Now that 2014 is well underway, the messy business of planning can begin. I know we all think that preparation and resolutions are solely a January pursuit, but in my experience the real planning begins somewhere between recovering from New Year and just before Easter eggs start appearing.

Coffee in hand, it's worth considering the following 4 steps when designing your marketing plan.

Step 1 - Ask

What does your business want to achieve this year and how can marketing contribute to meeting those goals?

Define specifics, (marketing will do XYZ) and then tactics, which are the tools to make XYZ happen (social media, direct mail, campaigns etc).  Asking what your business needs from marketing, makes it far easier to choose tactics and show your contribution month on month.  The result might be something like - increase sales by X% in Y timeframe across Z geography.  With this goal in place you can weigh up the options to decide which marketing activities will have most impact.  These are the bare bones of your marketing plan.

Step 2 - Agree

Make sure everyone in the organisation knows what to expect from marketing by agreeing specifics in advance.  The devil really is in the detail, so make sure you include timelines, budget/resource constraints and a definition of what success looks like.

To go back to the example, increasing sales by X% in Y timeframe across Z geography - this could mean you need to attract more new customers or make existing customers more profitable.  The timeframe set could be to coincide with a product launch or quarter earnings release and the geography target might be building on work done in previous years, or to gain first mover advantage.  Being clear on the “why's”, will clarify future marketing decisions and highlight any budget or resource constraints before they become critical.

Step 3 - Build

Produce a detailed marketing plan.  A month by month overview of marketing activities will highlight any gaps or clashes with projects from other departments and help you see how your brand will reach customers.
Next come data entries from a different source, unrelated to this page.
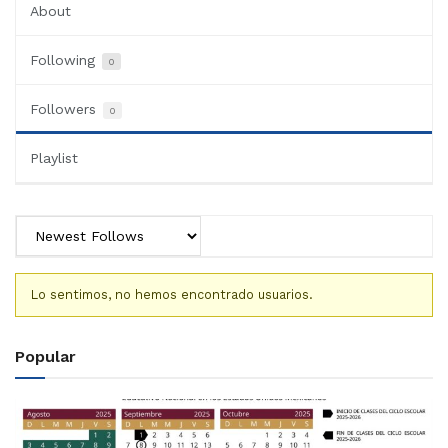
About
Following
0
Followers
0
Playlist
Lo sentimos, no hemos encontrado usuarios.
Popular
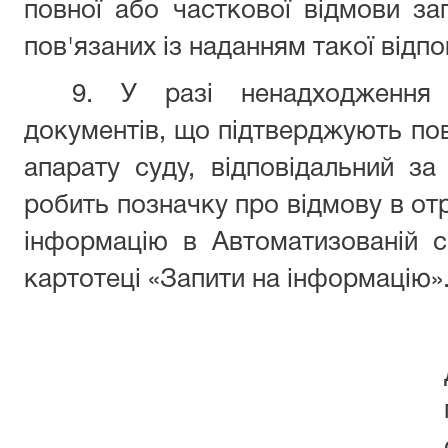
повної або часткової відмови зап
пов'язаних із наданням такої відпов
9. У разі ненадходження 
документів, що підтверджують пов
апарату суду, відповідальний за
робить позначку про відмову в отр
інформацію в Автоматизованій с
картотеці «Запити на інформацію»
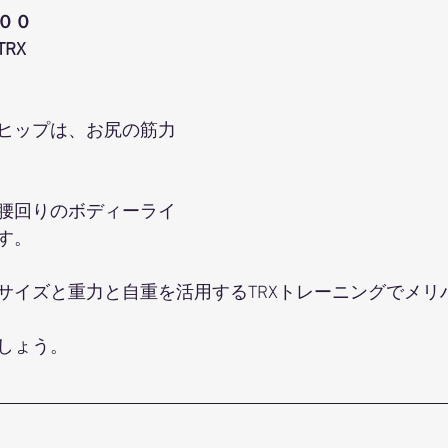
００
RX
ヒップは、お尻の筋力
腰回りのボディーライ
す。
サイズと重力と自重を活用するTRXトレーニングでメリ
しょう。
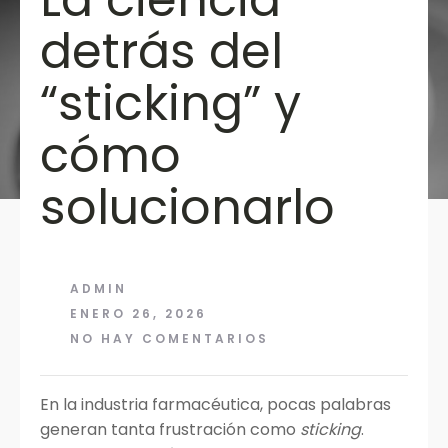
detrás del
“sticking” y
cómo
solucionarlo
ADMIN
ENERO 26, 2026
NO HAY COMENTARIOS
En la industria farmacéutica, pocas palabras
generan tanta frustración como
sticking
.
Remember to show who each activity is aimed at (existing customer, new lead, internal etc) and what you expect the target group to do as a result of each marketing activity. Setting the scene will help your business feel informed and open communication channels.  Without this, sales teams (and others) often develop their own materials, leading to all kinds of mixed messages to your market.

Think of your marketing plan as a story.  What do your potential customers need to know about your company, to help them choose your product over all available alternatives? What are the frequently asked questions you need to address?  Your plan should focus on delivering consistent, relevant and personal information to the waiting world.

Step 4 - Engage
  • Create your marketing plan so your activities flow like a conversation between your company and your audience.  
  • Get your brand recognized both off and online, by using the same fonts, tone, colours and imagery.  
  • Create messaging and employ tools which meet the needs of your audience. 
  • Consult with sales and customer service before crafting content to ensure best fit. 
  • Spend time creating content that resonates.  
  • Show how your product/service solves a problem or provides a benefit.  
  • Think about why customers might use/buy your brand rather than alternatives.  
  • Make it clear what makes your product unique. 
  • Listen for feedback from your customers, fellow employees, bloggers, social media etc.

Simple as it seems, planning is never a sequential exercise, so grab whichever part gets your attention first and get started.  For new businesses much of the above will involve educated guesswork using one of the many free tools available to better understand your target market.

Having a plan means you have something to chart your progress and measure your results against. How else will you know when to crack open the champagne?